What the exercise asks ▸
This exercise calls for every record to be returned exactly, with pictures removed.

Page segmentation data
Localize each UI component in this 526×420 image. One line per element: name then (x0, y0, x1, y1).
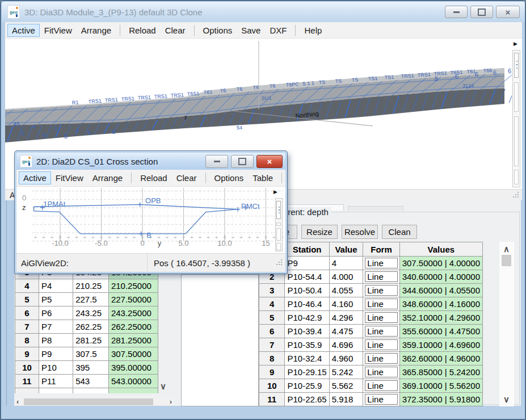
resize-button[interactable]: Resize (301, 225, 338, 239)
cell-n: 8 (259, 352, 285, 366)
scrollbar-thumb[interactable] (24, 398, 153, 405)
form-select[interactable]: Line (365, 394, 397, 405)
menu-item-clear[interactable]: Clear (161, 24, 190, 37)
window-2d[interactable]: geo 2D: Dia2D CS_01 Cross section × Acti… (15, 151, 287, 274)
table-row[interactable]: 8P8281.25281.25000 (15, 334, 158, 347)
table-row[interactable]: 6P6243.25243.25000 (15, 306, 158, 320)
x-tick-label: -10.0 (52, 239, 69, 247)
scrollbar-section[interactable] (276, 228, 281, 241)
scroll-left-icon[interactable]: ‹ (16, 398, 19, 405)
table-row[interactable]: 7P7262.25262.25000 (15, 320, 158, 334)
form-select[interactable]: Line (365, 271, 397, 282)
table-row[interactable]: 5P10-42.94.296Line352.10000 | 4.29600 (259, 311, 483, 325)
table-row[interactable]: 6P10-39.44.475Line355.60000 | 4.47500 (259, 325, 483, 338)
minimize-button[interactable] (205, 155, 228, 168)
menu-item-active[interactable]: Active (7, 24, 40, 37)
cell-value: 4.000 (329, 270, 363, 284)
maximize-icon (238, 158, 246, 165)
menu-separator (194, 25, 195, 36)
scroll-down-icon[interactable]: ∨ (160, 382, 166, 390)
table-row[interactable]: 3P10-50.44.055Line344.60000 | 4.05500 (259, 284, 483, 297)
table-row[interactable]: 11P10-22.655.918Line372.35000 | 5.91800 (259, 393, 483, 406)
table-row[interactable]: 7P10-35.94.696Line359.10000 | 4.69600 (259, 338, 483, 352)
surface-label: TRS1 (88, 98, 102, 105)
form-select[interactable]: Line (365, 353, 397, 364)
table-row[interactable]: 8P10-32.44.960Line362.60000 | 4.96000 (259, 352, 483, 366)
header-row: StationValueFormValues (259, 242, 483, 257)
table-row[interactable]: 11P11543543.00000 (15, 375, 158, 388)
scrollbar-section[interactable] (514, 170, 519, 184)
scrollbar-section[interactable] (276, 222, 281, 226)
form-select[interactable]: Line (365, 299, 397, 309)
scrollbar-thumb[interactable] (514, 53, 519, 78)
maximize-button[interactable] (470, 6, 493, 18)
pane-split-icon[interactable]: ▶ (514, 41, 517, 47)
table-row[interactable]: 10P10395395.00000 (15, 361, 158, 375)
minimize-button[interactable] (445, 6, 468, 18)
menu-item-dxf[interactable]: DXF (265, 24, 291, 37)
form-select[interactable]: Line (365, 380, 397, 391)
menu-item-save[interactable]: Save (237, 24, 265, 37)
empty-list-panel[interactable] (181, 274, 259, 406)
scroll-down-icon[interactable]: ∨ (503, 395, 510, 404)
menu-item-arrange[interactable]: Arrange (88, 171, 127, 184)
maximize-button[interactable] (231, 155, 254, 168)
close-button[interactable]: × (256, 155, 283, 168)
menu-item-fitview[interactable]: FitView (51, 171, 88, 184)
table-row[interactable]: 10P10-25.95.562Line369.10000 | 5.56200 (259, 379, 483, 393)
resize-grip-icon[interactable] (513, 192, 520, 199)
menu-item-options[interactable]: Options (210, 171, 249, 184)
form-select[interactable]: Line (365, 312, 397, 323)
scroll-right-icon[interactable]: › (170, 398, 172, 405)
menu-item-options[interactable]: Options (199, 24, 237, 37)
plot-area-2d[interactable]: -10.0-5.005.010.015y0z1PMAtOPBPMCtB ▶ (16, 187, 285, 253)
form-select[interactable]: Line (365, 339, 397, 350)
titlebar-3d[interactable]: geo 3D: Dia3D Module_3_(P9-13) default 3… (2, 2, 525, 22)
menu-item-fitview[interactable]: FitView (40, 24, 77, 37)
menu-item-help[interactable]: Help (300, 24, 326, 37)
cell-station: P10-50.4 (285, 284, 329, 297)
svg-text:3: 3 (54, 125, 57, 132)
menu-item-reload[interactable]: Reload (124, 24, 161, 37)
pane-split-icon[interactable]: ▶ (273, 189, 277, 195)
table-row[interactable]: 5P5227.5227.50000 (15, 293, 158, 306)
surface-label: TS (335, 78, 342, 85)
clean-button[interactable]: Clean (382, 225, 417, 239)
surface-label: TRS1 (170, 92, 184, 99)
scrollbar-section[interactable] (276, 243, 281, 250)
minimize-icon (214, 161, 220, 162)
table-row[interactable] (15, 388, 158, 394)
v-scrollbar-right-table[interactable]: ∧ ∨ (499, 242, 514, 406)
table-row[interactable]: 4P4210.25210.25000 (15, 279, 158, 293)
resize-grip-icon[interactable] (276, 259, 283, 266)
table-row[interactable]: 4P10-46.44.160Line348.60000 | 4.16000 (259, 297, 483, 311)
scroll-up-icon[interactable]: ∧ (503, 245, 510, 253)
tab-unselected[interactable] (348, 206, 403, 211)
scrollbar-section[interactable] (514, 116, 519, 166)
cell-n: 6 (259, 325, 285, 338)
cell-value: 4 (329, 257, 363, 270)
menu-item-arrange[interactable]: Arrange (77, 24, 116, 37)
form-select[interactable]: Line (365, 367, 397, 377)
h-scrollbar-left-table[interactable]: ‹ › (15, 398, 174, 406)
resolve-button[interactable]: Resolve (342, 225, 378, 239)
form-select[interactable]: Line (365, 285, 397, 296)
menu-item-clear[interactable]: Clear (172, 171, 201, 184)
menu-item-active[interactable]: Active (19, 171, 51, 184)
scrollbar-thumb[interactable] (502, 255, 511, 266)
scrollbar-thumb[interactable] (276, 201, 281, 219)
scrollbar-section[interactable] (514, 82, 519, 112)
form-select[interactable]: Line (365, 258, 397, 268)
menu-item-table[interactable]: Table (248, 171, 277, 184)
table-row[interactable]: 1P94Line307.50000 | 4.00000 (259, 257, 483, 270)
menu-item-reload[interactable]: Reload (136, 171, 172, 184)
scrollbar-2d[interactable] (275, 198, 283, 251)
table-row[interactable]: 9P9307.5307.50000 (15, 347, 158, 361)
cell-values: 372.35000 | 5.91800 (399, 393, 482, 406)
titlebar-2d[interactable]: geo 2D: Dia2D CS_01 Cross section × (16, 153, 285, 170)
table-row[interactable]: 9P10-29.155.242Line365.85000 | 5.24200 (259, 366, 483, 379)
table-row[interactable]: 2P10-54.44.000Line340.60000 | 4.00000 (259, 270, 483, 284)
close-button[interactable]: × (496, 6, 520, 18)
scrollbar-3d[interactable] (512, 50, 520, 187)
form-select[interactable]: Line (365, 326, 397, 337)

Response box ▸
Localize each UI component in this 526×420 image. One line per element: name then (x0, y0, x1, y1).
resize-button[interactable]: Resize (301, 225, 338, 239)
cell-n: 8 (259, 352, 285, 366)
scrollbar-thumb[interactable] (24, 398, 153, 405)
form-select[interactable]: Line (365, 394, 397, 405)
menu-item-clear[interactable]: Clear (161, 24, 190, 37)
window-2d[interactable]: geo 2D: Dia2D CS_01 Cross section × Acti… (15, 151, 287, 274)
table-row[interactable]: 8P8281.25281.25000 (15, 334, 158, 347)
table-row[interactable]: 6P6243.25243.25000 (15, 306, 158, 320)
x-tick-label: -10.0 (52, 239, 69, 247)
scrollbar-section[interactable] (276, 228, 281, 241)
scroll-left-icon[interactable]: ‹ (16, 398, 19, 405)
table-row[interactable]: 7P7262.25262.25000 (15, 320, 158, 334)
form-select[interactable]: Line (365, 271, 397, 282)
table-row[interactable]: 5P10-42.94.296Line352.10000 | 4.29600 (259, 311, 483, 325)
table-row[interactable]: 6P10-39.44.475Line355.60000 | 4.47500 (259, 325, 483, 338)
minimize-button[interactable] (205, 155, 228, 168)
menu-item-active[interactable]: Active (7, 24, 40, 37)
cell-value: 4.000 (329, 270, 363, 284)
maximize-icon (238, 158, 246, 165)
menu-separator (194, 25, 195, 36)
scroll-down-icon[interactable]: ∨ (160, 382, 166, 390)
table-row[interactable]: 3P10-50.44.055Line344.60000 | 4.05500 (259, 284, 483, 297)
table-row[interactable]: 11P10-22.655.918Line372.35000 | 5.91800 (259, 393, 483, 406)
table-row[interactable]: 7P10-35.94.696Line359.10000 | 4.69600 (259, 338, 483, 352)
surface-label: TRS1 (88, 98, 102, 105)
form-select[interactable]: Line (365, 353, 397, 364)
table-row[interactable]: 8P10-32.44.960Line362.60000 | 4.96000 (259, 352, 483, 366)
header-row: StationValueFormValues (259, 242, 483, 257)
table-row[interactable]: 11P11543543.00000 (15, 375, 158, 388)
scrollbar-section[interactable] (514, 170, 519, 184)
scrollbar-section[interactable] (276, 222, 281, 226)
form-select[interactable]: Line (365, 299, 397, 309)
scrollbar-thumb[interactable] (514, 53, 519, 78)
maximize-button[interactable] (470, 6, 493, 18)
pane-split-icon[interactable]: ▶ (514, 41, 517, 47)
table-row[interactable]: 10P10395395.00000 (15, 361, 158, 375)
minimize-button[interactable] (445, 6, 468, 18)
menu-item-dxf[interactable]: DXF (265, 24, 291, 37)
form-select[interactable]: Line (365, 380, 397, 391)
menu-item-save[interactable]: Save (237, 24, 265, 37)
empty-list-panel[interactable] (181, 274, 259, 406)
scroll-down-icon[interactable]: ∨ (503, 395, 510, 404)
menu-item-arrange[interactable]: Arrange (88, 171, 127, 184)
maximize-button[interactable] (231, 155, 254, 168)
close-button[interactable]: × (256, 155, 283, 168)
menu-item-fitview[interactable]: FitView (51, 171, 88, 184)
table-row[interactable]: 10P10-25.95.562Line369.10000 | 5.56200 (259, 379, 483, 393)
resize-grip-icon[interactable] (513, 192, 520, 199)
menu-item-options[interactable]: Options (210, 171, 249, 184)
form-select[interactable]: Line (365, 312, 397, 323)
scroll-right-icon[interactable]: › (170, 398, 172, 405)
menu-item-options[interactable]: Options (199, 24, 237, 37)
plot-area-2d[interactable]: -10.0-5.005.010.015y0z1PMAtOPBPMCtB ▶ (16, 187, 285, 253)
form-select[interactable]: Line (365, 339, 397, 350)
titlebar-3d[interactable]: geo 3D: Dia3D Module_3_(P9-13) default 3… (2, 2, 525, 22)
menu-item-fitview[interactable]: FitView (40, 24, 77, 37)
menu-item-help[interactable]: Help (300, 24, 326, 37)
cell-station: P10-50.4 (285, 284, 329, 297)
svg-text:3: 3 (54, 125, 57, 132)
menu-item-reload[interactable]: Reload (124, 24, 161, 37)
pane-split-icon[interactable]: ▶ (273, 189, 277, 195)
table-row[interactable]: 5P5227.5227.50000 (15, 293, 158, 306)
surface-label: TS (335, 78, 342, 85)
clean-button[interactable]: Clean (382, 225, 417, 239)
surface-label: TRS1 (170, 92, 184, 99)
scrollbar-section[interactable] (276, 243, 281, 250)
minimize-icon (214, 161, 220, 162)
table-row[interactable] (15, 388, 158, 394)
v-scrollbar-right-table[interactable]: ∧ ∨ (499, 242, 514, 406)
table-row[interactable]: 4P4210.25210.25000 (15, 279, 158, 293)
resize-grip-icon[interactable] (276, 259, 283, 266)
table-row[interactable]: 4P10-46.44.160Line348.60000 | 4.16000 (259, 297, 483, 311)
scroll-up-icon[interactable]: ∧ (503, 245, 510, 253)
tab-unselected[interactable] (348, 206, 403, 211)
scrollbar-section[interactable] (514, 116, 519, 166)
cell-n: 6 (259, 325, 285, 338)
cell-value: 4 (329, 257, 363, 270)
menu-item-arrange[interactable]: Arrange (77, 24, 116, 37)
form-select[interactable]: Line (365, 367, 397, 377)
h-scrollbar-left-table[interactable]: ‹ › (15, 398, 174, 406)
resolve-button[interactable]: Resolve (342, 225, 378, 239)
form-select[interactable]: Line (365, 285, 397, 296)
menu-item-clear[interactable]: Clear (172, 171, 201, 184)
menu-item-active[interactable]: Active (19, 171, 51, 184)
scrollbar-thumb[interactable] (502, 255, 511, 266)
scrollbar-thumb[interactable] (276, 201, 281, 219)
scrollbar-section[interactable] (514, 82, 519, 112)
form-select[interactable]: Line (365, 258, 397, 268)
menu-item-table[interactable]: Table (248, 171, 277, 184)
table-row[interactable]: 1P94Line307.50000 | 4.00000 (259, 257, 483, 270)
menu-item-reload[interactable]: Reload (136, 171, 172, 184)
scrollbar-2d[interactable] (275, 198, 283, 251)
table-row[interactable]: 9P9307.5307.50000 (15, 347, 158, 361)
cell-values: 372.35000 | 5.91800 (399, 393, 482, 406)
titlebar-2d[interactable]: geo 2D: Dia2D CS_01 Cross section × (16, 153, 285, 170)
table-row[interactable]: 9P10-29.155.242Line365.85000 | 5.24200 (259, 366, 483, 379)
table-row[interactable]: 2P10-54.44.000Line340.60000 | 4.00000 (259, 270, 483, 284)
close-button[interactable]: × (496, 6, 520, 18)
scrollbar-3d[interactable] (512, 50, 520, 187)
form-select[interactable]: Line (365, 326, 397, 337)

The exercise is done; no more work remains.